(INPUT DATA Opens)

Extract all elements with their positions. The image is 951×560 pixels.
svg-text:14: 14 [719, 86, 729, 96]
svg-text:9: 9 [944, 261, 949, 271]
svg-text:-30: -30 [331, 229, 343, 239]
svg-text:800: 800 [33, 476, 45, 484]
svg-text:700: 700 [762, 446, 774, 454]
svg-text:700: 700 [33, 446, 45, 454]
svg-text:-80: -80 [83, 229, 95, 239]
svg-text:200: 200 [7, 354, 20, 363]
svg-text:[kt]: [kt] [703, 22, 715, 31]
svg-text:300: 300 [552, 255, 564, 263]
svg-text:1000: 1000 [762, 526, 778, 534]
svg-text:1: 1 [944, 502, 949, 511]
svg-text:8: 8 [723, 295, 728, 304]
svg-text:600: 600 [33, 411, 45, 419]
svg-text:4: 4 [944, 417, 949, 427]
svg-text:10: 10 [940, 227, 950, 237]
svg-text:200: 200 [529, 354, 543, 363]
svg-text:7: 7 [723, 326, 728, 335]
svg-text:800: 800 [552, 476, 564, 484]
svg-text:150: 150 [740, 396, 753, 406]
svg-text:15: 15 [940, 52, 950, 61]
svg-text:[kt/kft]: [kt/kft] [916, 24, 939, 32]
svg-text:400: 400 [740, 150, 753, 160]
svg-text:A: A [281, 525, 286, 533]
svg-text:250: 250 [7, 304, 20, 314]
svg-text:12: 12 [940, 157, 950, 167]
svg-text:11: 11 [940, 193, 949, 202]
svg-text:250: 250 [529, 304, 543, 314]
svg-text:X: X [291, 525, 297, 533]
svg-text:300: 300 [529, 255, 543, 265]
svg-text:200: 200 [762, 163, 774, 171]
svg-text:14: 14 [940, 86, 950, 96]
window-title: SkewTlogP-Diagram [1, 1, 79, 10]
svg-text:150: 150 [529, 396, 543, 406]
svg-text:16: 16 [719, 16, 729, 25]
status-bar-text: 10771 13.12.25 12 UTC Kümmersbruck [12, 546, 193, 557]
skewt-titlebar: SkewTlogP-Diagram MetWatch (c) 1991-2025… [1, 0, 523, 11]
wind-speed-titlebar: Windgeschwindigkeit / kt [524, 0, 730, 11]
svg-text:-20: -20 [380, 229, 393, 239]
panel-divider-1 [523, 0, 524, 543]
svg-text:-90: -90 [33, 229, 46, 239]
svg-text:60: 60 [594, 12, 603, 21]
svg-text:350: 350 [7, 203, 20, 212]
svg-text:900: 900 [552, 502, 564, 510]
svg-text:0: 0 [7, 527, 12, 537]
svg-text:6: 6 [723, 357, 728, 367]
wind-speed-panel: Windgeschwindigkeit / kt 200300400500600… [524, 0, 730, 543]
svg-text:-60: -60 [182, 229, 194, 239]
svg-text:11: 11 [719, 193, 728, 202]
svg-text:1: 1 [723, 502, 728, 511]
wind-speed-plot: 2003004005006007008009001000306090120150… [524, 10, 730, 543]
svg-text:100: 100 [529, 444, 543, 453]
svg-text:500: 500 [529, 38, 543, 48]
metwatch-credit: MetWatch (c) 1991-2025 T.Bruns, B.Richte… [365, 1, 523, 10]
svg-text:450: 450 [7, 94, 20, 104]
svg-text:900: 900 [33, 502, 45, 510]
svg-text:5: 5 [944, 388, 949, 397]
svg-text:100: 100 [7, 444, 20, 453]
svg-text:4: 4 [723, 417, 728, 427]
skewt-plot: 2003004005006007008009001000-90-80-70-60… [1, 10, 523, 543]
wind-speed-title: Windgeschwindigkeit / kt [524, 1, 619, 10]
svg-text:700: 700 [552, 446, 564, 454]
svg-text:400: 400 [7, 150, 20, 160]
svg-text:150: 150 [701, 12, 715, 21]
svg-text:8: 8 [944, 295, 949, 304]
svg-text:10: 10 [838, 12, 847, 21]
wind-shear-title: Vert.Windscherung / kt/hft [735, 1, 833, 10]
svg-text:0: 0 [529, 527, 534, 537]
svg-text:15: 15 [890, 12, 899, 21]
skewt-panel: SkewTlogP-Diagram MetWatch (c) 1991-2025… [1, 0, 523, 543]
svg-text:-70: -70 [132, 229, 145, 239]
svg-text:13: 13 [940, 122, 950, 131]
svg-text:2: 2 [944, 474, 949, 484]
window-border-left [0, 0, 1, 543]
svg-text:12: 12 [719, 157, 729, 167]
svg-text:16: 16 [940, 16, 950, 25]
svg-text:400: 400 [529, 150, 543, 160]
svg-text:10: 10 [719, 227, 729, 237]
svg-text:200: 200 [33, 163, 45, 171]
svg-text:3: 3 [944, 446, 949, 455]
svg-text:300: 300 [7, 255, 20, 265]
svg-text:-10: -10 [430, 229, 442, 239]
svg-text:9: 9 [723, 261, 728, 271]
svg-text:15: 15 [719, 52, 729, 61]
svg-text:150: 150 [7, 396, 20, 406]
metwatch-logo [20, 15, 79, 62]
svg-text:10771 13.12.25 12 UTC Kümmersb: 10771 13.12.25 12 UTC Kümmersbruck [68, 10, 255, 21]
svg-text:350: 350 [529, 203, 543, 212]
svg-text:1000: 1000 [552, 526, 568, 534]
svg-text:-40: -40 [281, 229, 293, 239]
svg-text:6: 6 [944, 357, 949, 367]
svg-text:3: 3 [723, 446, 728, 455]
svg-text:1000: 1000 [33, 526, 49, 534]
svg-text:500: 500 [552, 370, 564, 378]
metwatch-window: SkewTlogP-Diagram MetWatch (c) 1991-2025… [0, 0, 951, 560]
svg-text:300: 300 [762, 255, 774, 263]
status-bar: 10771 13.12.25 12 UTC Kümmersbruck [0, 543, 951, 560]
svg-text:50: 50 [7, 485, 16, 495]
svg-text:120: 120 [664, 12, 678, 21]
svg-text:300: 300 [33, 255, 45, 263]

(INPUT DATA Closes)

→ PROBLEM DETAILS
Among the lines of the data, find every one that holds "speed" and copy it.

→ YOUR SOLUTION
wind-speed-titlebar: Windgeschwindigkeit / kt [524, 0, 730, 11]
wind-speed-panel: Windgeschwindigkeit / kt 200300400500600… [524, 0, 730, 543]
wind-speed-plot: 2003004005006007008009001000306090120150… [524, 10, 730, 543]
wind-speed-title: Windgeschwindigkeit / kt [524, 1, 619, 10]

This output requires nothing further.